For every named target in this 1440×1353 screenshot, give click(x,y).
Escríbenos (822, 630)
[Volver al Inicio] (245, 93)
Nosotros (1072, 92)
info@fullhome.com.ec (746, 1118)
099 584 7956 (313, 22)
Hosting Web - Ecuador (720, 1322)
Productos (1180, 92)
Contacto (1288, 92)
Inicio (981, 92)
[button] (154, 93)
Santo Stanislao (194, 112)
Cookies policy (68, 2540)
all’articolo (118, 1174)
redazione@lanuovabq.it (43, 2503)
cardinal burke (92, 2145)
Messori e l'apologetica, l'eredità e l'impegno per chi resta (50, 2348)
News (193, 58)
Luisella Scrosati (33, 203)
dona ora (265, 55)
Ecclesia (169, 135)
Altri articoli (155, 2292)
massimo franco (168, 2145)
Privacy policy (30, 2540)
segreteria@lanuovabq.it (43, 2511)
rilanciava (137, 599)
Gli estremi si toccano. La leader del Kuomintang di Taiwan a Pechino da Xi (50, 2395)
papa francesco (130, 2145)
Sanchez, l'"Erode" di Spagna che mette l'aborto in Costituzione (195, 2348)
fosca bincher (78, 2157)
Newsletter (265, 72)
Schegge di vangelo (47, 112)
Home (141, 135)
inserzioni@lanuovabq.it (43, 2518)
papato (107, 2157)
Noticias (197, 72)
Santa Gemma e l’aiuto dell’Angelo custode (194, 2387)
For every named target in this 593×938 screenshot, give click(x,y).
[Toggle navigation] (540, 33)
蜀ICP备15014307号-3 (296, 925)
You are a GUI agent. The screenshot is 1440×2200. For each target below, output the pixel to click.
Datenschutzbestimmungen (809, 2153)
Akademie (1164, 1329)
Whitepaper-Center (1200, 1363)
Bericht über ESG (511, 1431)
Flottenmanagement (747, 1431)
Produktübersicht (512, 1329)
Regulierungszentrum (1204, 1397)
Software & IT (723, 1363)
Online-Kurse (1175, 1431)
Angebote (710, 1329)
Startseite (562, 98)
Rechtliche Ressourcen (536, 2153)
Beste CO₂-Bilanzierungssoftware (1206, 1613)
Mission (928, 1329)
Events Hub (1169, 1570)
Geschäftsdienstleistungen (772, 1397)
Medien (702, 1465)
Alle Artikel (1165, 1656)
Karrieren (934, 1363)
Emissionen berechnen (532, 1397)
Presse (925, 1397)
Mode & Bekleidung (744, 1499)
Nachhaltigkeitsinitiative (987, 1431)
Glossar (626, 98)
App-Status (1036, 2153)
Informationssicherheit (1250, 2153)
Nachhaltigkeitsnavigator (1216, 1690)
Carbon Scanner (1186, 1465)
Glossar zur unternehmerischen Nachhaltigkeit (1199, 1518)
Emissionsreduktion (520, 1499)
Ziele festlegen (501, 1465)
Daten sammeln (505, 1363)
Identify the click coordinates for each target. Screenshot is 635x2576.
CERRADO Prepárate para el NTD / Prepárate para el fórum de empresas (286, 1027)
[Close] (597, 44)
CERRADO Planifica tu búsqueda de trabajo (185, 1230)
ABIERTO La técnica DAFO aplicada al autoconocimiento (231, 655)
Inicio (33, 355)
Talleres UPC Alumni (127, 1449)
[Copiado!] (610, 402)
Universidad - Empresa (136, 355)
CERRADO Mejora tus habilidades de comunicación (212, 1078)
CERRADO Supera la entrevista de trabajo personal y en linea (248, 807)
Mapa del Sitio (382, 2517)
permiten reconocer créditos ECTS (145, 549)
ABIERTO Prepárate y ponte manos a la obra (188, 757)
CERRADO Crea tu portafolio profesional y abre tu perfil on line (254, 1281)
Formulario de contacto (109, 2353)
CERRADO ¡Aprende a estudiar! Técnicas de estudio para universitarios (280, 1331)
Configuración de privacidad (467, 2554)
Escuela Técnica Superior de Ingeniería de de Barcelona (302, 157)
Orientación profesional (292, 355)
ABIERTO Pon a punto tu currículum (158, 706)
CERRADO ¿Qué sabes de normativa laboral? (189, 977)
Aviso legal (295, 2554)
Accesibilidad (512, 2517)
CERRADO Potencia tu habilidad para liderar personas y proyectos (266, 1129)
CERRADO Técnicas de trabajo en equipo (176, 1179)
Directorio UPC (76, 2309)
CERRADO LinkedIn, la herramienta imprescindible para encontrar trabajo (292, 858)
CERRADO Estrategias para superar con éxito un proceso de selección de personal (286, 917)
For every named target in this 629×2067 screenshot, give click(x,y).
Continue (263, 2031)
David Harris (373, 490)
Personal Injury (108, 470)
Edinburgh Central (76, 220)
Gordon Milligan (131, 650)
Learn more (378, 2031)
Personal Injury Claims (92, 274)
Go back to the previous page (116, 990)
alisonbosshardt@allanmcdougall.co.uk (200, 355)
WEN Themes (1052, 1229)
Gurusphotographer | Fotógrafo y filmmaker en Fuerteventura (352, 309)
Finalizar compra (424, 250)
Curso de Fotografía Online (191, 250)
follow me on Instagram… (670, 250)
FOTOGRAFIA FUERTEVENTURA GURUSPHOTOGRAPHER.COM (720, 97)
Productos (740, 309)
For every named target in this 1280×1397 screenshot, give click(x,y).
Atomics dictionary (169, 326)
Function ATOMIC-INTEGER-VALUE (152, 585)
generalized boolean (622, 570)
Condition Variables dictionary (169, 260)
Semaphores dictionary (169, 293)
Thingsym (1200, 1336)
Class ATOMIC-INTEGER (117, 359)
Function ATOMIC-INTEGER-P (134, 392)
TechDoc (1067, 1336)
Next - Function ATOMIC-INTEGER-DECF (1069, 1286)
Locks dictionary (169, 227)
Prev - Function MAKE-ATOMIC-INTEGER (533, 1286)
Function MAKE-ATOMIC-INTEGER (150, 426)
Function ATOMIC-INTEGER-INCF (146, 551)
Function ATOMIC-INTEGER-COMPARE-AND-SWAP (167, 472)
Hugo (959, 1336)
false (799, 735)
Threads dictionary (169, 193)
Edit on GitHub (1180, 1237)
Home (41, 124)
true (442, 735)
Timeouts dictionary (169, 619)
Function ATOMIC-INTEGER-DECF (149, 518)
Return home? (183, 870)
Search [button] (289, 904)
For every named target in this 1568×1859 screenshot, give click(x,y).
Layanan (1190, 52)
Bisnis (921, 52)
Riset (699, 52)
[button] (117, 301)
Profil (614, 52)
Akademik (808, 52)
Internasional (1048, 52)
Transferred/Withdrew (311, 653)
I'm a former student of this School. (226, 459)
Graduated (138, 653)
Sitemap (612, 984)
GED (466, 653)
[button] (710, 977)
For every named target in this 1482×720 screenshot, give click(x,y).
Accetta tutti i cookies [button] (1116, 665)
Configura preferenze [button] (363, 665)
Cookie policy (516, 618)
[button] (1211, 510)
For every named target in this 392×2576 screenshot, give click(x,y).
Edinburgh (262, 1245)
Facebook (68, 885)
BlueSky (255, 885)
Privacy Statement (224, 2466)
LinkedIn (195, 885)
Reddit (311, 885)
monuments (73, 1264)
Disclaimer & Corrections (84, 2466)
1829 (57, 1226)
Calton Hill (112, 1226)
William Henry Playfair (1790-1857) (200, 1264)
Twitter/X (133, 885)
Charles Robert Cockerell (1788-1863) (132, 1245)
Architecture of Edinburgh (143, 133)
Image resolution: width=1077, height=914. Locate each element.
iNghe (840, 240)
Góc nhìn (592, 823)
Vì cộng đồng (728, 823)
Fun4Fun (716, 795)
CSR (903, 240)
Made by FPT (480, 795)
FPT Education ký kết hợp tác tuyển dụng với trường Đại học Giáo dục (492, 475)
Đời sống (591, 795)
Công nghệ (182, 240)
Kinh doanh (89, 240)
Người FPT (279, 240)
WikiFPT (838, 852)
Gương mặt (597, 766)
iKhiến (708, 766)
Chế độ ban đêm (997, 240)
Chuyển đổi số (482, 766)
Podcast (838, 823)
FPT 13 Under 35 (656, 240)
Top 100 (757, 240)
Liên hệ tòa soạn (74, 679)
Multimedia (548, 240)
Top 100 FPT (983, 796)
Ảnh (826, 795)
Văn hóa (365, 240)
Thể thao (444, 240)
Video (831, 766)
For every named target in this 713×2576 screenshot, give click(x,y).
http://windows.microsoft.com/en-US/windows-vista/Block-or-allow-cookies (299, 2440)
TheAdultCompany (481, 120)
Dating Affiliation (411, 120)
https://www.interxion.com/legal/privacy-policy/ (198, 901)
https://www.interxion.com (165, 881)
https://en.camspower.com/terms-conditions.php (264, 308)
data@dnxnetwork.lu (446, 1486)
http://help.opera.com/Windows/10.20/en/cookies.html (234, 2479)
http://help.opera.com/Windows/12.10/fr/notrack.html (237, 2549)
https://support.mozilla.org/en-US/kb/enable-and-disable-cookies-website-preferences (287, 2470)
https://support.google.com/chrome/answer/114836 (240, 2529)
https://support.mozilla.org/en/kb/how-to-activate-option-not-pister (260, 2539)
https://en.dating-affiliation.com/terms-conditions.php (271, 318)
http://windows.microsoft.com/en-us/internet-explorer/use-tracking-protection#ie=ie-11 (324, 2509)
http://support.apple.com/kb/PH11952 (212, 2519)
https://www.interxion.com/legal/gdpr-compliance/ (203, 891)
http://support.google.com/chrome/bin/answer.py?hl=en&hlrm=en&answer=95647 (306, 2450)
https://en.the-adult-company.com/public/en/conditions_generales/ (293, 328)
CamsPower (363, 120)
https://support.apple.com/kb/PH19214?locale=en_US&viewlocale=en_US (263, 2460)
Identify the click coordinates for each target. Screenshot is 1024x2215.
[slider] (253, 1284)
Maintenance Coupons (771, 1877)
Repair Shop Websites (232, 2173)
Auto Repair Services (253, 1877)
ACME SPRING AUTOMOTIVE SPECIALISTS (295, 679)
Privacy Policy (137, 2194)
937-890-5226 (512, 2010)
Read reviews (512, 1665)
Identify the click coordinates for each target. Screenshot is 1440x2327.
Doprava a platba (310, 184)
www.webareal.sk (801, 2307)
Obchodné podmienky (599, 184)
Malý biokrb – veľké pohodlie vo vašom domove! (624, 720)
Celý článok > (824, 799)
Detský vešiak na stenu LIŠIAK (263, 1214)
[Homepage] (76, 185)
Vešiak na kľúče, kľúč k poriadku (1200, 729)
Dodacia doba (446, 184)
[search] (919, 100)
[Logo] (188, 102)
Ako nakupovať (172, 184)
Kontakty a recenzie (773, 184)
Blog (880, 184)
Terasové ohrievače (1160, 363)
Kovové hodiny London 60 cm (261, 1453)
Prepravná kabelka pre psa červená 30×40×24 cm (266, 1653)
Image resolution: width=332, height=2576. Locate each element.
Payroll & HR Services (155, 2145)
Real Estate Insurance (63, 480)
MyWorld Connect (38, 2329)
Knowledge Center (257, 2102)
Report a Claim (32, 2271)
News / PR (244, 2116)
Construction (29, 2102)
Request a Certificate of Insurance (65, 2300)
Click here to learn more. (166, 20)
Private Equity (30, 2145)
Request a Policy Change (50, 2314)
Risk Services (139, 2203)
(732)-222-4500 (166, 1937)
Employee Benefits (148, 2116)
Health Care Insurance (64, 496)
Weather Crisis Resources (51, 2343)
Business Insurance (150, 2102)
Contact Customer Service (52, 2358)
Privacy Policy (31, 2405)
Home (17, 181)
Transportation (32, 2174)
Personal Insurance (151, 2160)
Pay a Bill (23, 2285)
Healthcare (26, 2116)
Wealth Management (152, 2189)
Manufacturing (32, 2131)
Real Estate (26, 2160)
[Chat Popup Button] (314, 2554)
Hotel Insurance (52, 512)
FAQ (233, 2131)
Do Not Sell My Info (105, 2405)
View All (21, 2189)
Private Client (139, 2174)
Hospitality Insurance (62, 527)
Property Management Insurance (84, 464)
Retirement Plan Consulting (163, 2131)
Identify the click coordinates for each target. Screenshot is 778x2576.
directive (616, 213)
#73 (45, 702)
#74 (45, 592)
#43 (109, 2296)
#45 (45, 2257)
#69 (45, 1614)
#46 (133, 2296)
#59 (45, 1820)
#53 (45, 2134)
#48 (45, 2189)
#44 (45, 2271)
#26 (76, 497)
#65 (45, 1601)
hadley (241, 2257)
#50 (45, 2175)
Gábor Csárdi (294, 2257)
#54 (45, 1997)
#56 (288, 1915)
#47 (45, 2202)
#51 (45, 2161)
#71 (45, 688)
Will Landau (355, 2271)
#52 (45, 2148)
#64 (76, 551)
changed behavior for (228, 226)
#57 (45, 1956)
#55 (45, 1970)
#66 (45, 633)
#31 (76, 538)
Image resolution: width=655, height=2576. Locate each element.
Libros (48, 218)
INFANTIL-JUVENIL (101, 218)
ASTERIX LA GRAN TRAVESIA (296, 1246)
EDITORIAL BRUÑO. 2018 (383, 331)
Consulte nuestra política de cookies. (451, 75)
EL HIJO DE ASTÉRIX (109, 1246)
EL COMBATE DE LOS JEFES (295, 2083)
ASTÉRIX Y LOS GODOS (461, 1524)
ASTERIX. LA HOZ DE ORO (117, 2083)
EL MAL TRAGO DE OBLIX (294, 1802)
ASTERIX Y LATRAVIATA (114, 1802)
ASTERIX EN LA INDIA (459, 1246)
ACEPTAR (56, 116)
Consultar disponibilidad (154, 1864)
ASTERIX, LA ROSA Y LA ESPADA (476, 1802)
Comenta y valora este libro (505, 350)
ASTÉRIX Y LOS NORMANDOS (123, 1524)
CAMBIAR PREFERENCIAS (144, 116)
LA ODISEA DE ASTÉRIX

What to work on: Quote every line from the beginning of the entries up to and including the line that contains "Productos (1180, 92)".

Response box:
For every named target in this 1440×1353 screenshot, give click(x,y).
Escríbenos (822, 630)
[Volver al Inicio] (245, 93)
Nosotros (1072, 92)
info@fullhome.com.ec (746, 1118)
099 584 7956 (313, 22)
Hosting Web - Ecuador (720, 1322)
Productos (1180, 92)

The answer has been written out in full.